Microsoft has made GPT-5.6 the preferred model inside Microsoft 365 Copilot, a quiet but consequential shift for the hundreds of millions of workers who live inside Word, Excel, Outlook, and Teams. “Preferred” is the operative word — it means the assistant that summarizes your inbox and drafts your documents now routes its hardest requests through OpenAI’s latest flagship by default.
For everyday users, the change should show up as sharper writing, better reasoning across long documents, and fewer of those confidently wrong summaries that earlier models were prone to. Because Copilot is embedded in the productivity suite rather than a separate chatbot, the model upgrade flows straight into the workflows people already rely on — no new tool to learn, just a noticeably smarter one.

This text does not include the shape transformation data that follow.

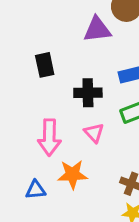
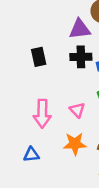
black cross: (88, 93) -> (81, 57), moved
orange star: (72, 174) -> (75, 144), moved

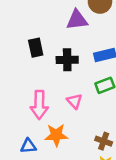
black cross: (81, 57) -> (67, 60), moved
orange star: (75, 144) -> (56, 135), moved

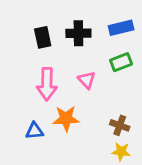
black rectangle: (36, 48) -> (43, 37), moved

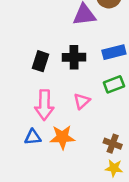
black rectangle: (43, 37) -> (41, 61), turned 30
pink triangle: (87, 80) -> (82, 101), turned 30
blue triangle: (34, 131) -> (33, 137), moved

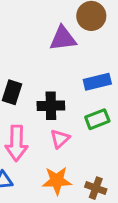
black cross: (74, 57) -> (51, 106), moved
orange star: (62, 137) -> (57, 181), moved

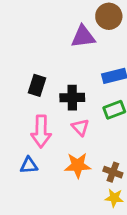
pink triangle: (60, 139) -> (80, 127), turned -30

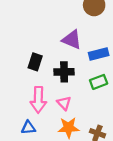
purple triangle: (83, 37) -> (72, 40), moved, turned 30
pink triangle: (80, 127) -> (64, 103), moved

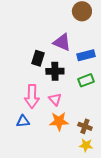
black rectangle: (35, 62) -> (38, 58), moved

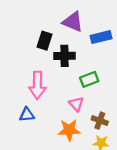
green rectangle: (86, 80) -> (89, 79), moved
pink triangle: (55, 99) -> (76, 104), moved
orange star: (59, 121) -> (69, 130), moved

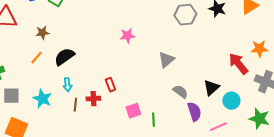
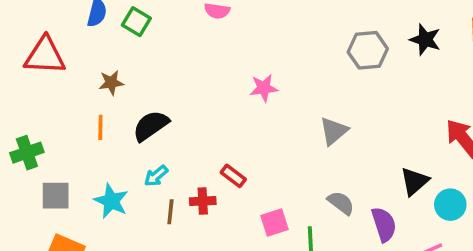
orange line: (36, 58) -> (100, 127), turned -40
cyan arrow: (67, 85) -> (156, 176), turned 56
red rectangle: (110, 85) -> (233, 176), turned -32
gray semicircle: (180, 92) -> (341, 203), moved

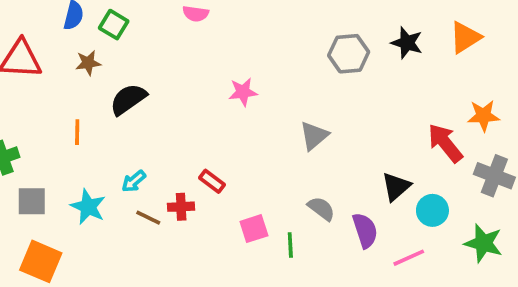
brown star: (111, 83) -> (88, 63), moved
black semicircle: (151, 126) -> (128, 99), moved
brown line: (170, 212) -> (148, 218), turned -70

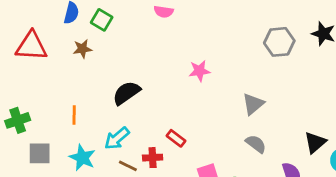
black semicircle: (128, 99) -> (126, 93), moved
orange line: (77, 132) -> (74, 115), moved
cyan arrow: (134, 181) -> (117, 138), size x1.4
gray semicircle: (321, 209) -> (256, 144), moved

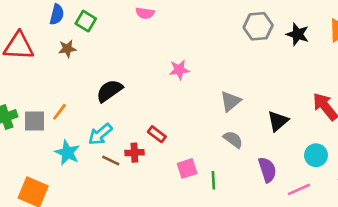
gray hexagon: (279, 42) -> (258, 26), moved
orange line: (74, 115) -> (59, 112), turned 36
black triangle: (315, 142) -> (278, 121), moved
gray square: (40, 153) -> (34, 121), moved

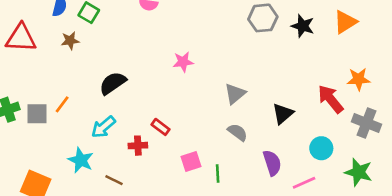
cyan star: (67, 153) -> (81, 160), moved
brown line: (111, 161) -> (114, 180), moved

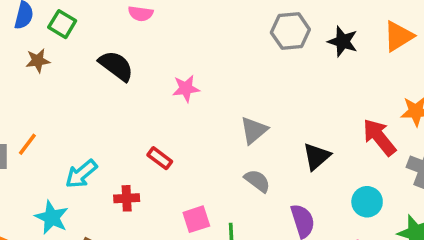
black semicircle: (113, 83) -> (116, 66), moved, turned 72
red rectangle: (161, 127) -> (160, 158), moved

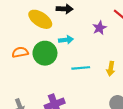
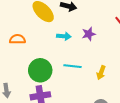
purple star: (100, 28) -> (89, 34), moved
green circle: (45, 53) -> (40, 70), moved

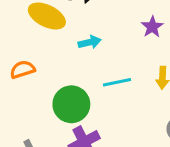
purple star: (89, 34) -> (152, 27), moved

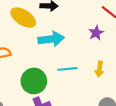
cyan arrow: (90, 42) -> (51, 39), size x1.6

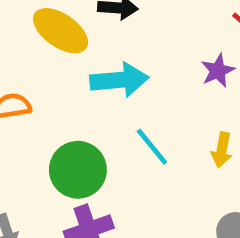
cyan line: (67, 69) -> (152, 147), turned 54

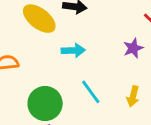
cyan arrow: (119, 80) -> (73, 50), size x0.7

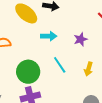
purple star: (133, 48) -> (81, 39), moved

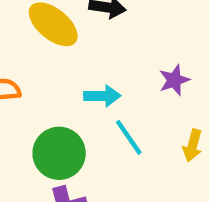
cyan arrow: (49, 36) -> (102, 96), moved

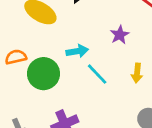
green circle: (59, 153) -> (43, 74), moved

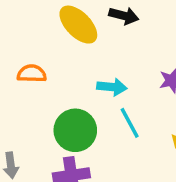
green circle: (43, 74) -> (75, 130), moved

The strategic read is just as interesting as the feature read. Microsoft is the largest investor in OpenAI yet has spent years cultivating its own models. Leaning on GPT-5.6 as the default signals that, for now, OpenAI’s frontier edge is worth more than the optics of going it alone. It also keeps the pressure on rivals whose assistants are bolted onto competing suites.
One open question is cost and latency. A flagship model is heavier and pricier to serve, and enterprises will watch whether the upgrade nudges their bills or response times. But for most users, the takeaway is simple: your office assistant just got a meaningful brain transplant.